Mr. Russell emphasized the difference between the tax levy and tax rate, noting that the tax levy reflects the percentage of increase from budget to budget for actual spending increase. The levy has been offset by things like increased fees and new assessment growth. 

“All of those sources of revenue offset the spending levy,” Mr. Russell said. He added that “the more assessment you have, the less per assessed dollar everybody has to pay. So it’s a way of mitigating impacts.” 

One notable budget line increase was for the town attorney’s office. The department’s budget as amended was $688,832 in 2022. The preliminary budget for 2023 has set aside $809,950. 

The most marked increase shows under contractual expenses. The town has faced more court expenses due to a spike in lawsuits filed against the Zoning Board of Appeals, Mr. Russell said earlier this year. 

The budget line for 2023 also increases the amount allocated for personal services. Deputy Town Attorney John Burke saw a salary bump to $147,500 retroactive to Jan. 1, 2022, via resolution approved at a Town Board meeting Tuesday.

“There was an increase for John Burke and also there is factored in an increase across the board for all confidential exempt employees scheduled to receive a 2% increase over the last year on all salaries,” Mr. Russell said.

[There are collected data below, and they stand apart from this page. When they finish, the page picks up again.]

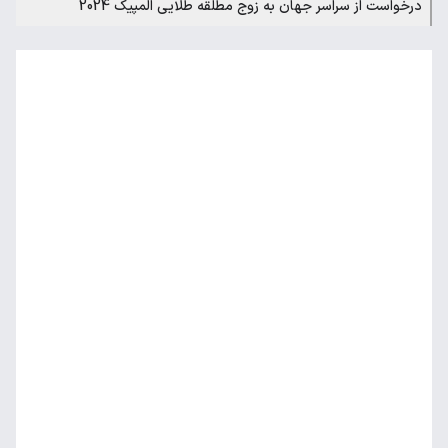
درخواست از سراسر جهان به زوج مطلقه طلایی المپیک 2024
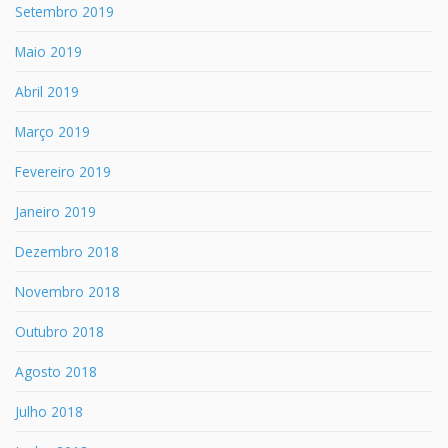
Setembro 2019
Maio 2019
Abril 2019
Março 2019
Fevereiro 2019
Janeiro 2019
Dezembro 2018
Novembro 2018
Outubro 2018
Agosto 2018
Julho 2018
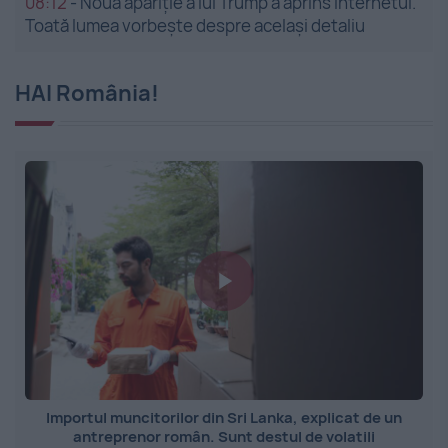
08:12
-
Noua apariție a lui Trump a aprins internetul.
Toată lumea vorbește despre același detaliu
HAI România!
Importul muncitorilor din Sri Lanka, explicat de un
antreprenor român. Sunt destul de volatili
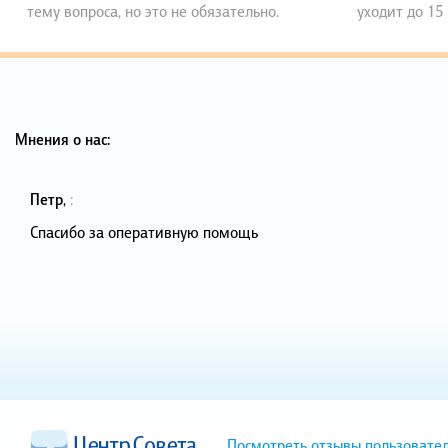
тему вопроса, но это не обязательно.
уходит до 15
Мнения о нас:
Петр
,
:
Спасибо за оперативную помощь
Посмотреть отзывы пользовате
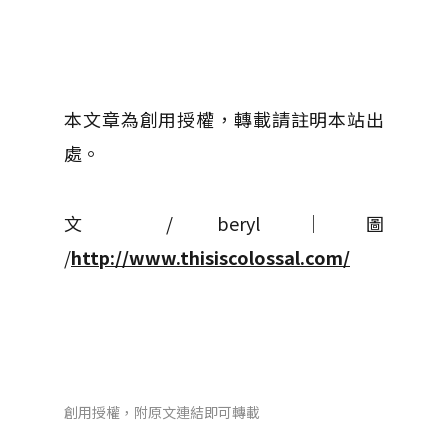
本文章為創用授權，轉載請註明本站出
處。
文 / beryl │ 圖
/
http://www.thisiscolossal.com/
創用授權，附原文連結即可轉載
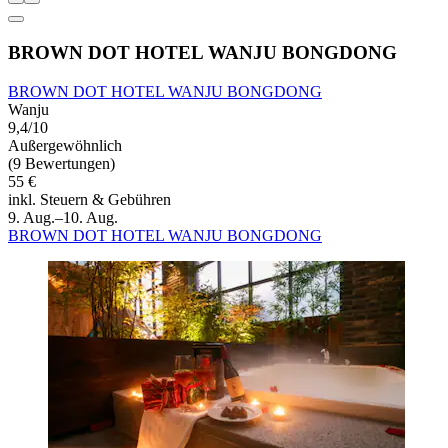
BROWN DOT HOTEL WANJU BONGDONG
BROWN DOT HOTEL WANJU BONGDONG
Wanju
9,4/10
Außergewöhnlich
(9 Bewertungen)
55 €
inkl. Steuern & Gebühren
9. Aug.–10. Aug.
BROWN DOT HOTEL WANJU BONGDONG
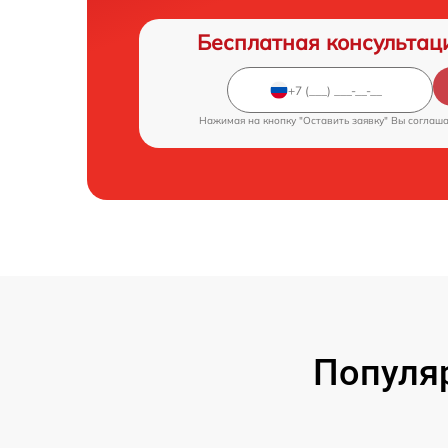
Бесплатная консультац
Нажимая на кнопку "Оставить заявку" Вы соглаш
Популя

Mr. Russell said Mr. Burke’s previous salary was $125,000. He also noted that the town still plans to fund a third position, as it continues to search for a town attorney following the departure of Bill Duffy this past winter. Mr. Burke has since assumed the responsibilities of town attorney, which is typically paid $162,000 per year.

Mr. Russell said the Town Board has not yet reached a consensus on candidates for the town attorney position or a replacement for town assistant attorney.

“We did a very good job to hold the line,” Mr. Russell said of the 2023 budget. “Don’t forget, inflation doesn’t just impact the wallets of our taxpayers, and we’re trying to ease that burden, but it also affects the costs of running town government. Fuel, supplies, all those things are up for the town as well. We were able to resolve those increased costs and still keep [the tax rate] below 1%.”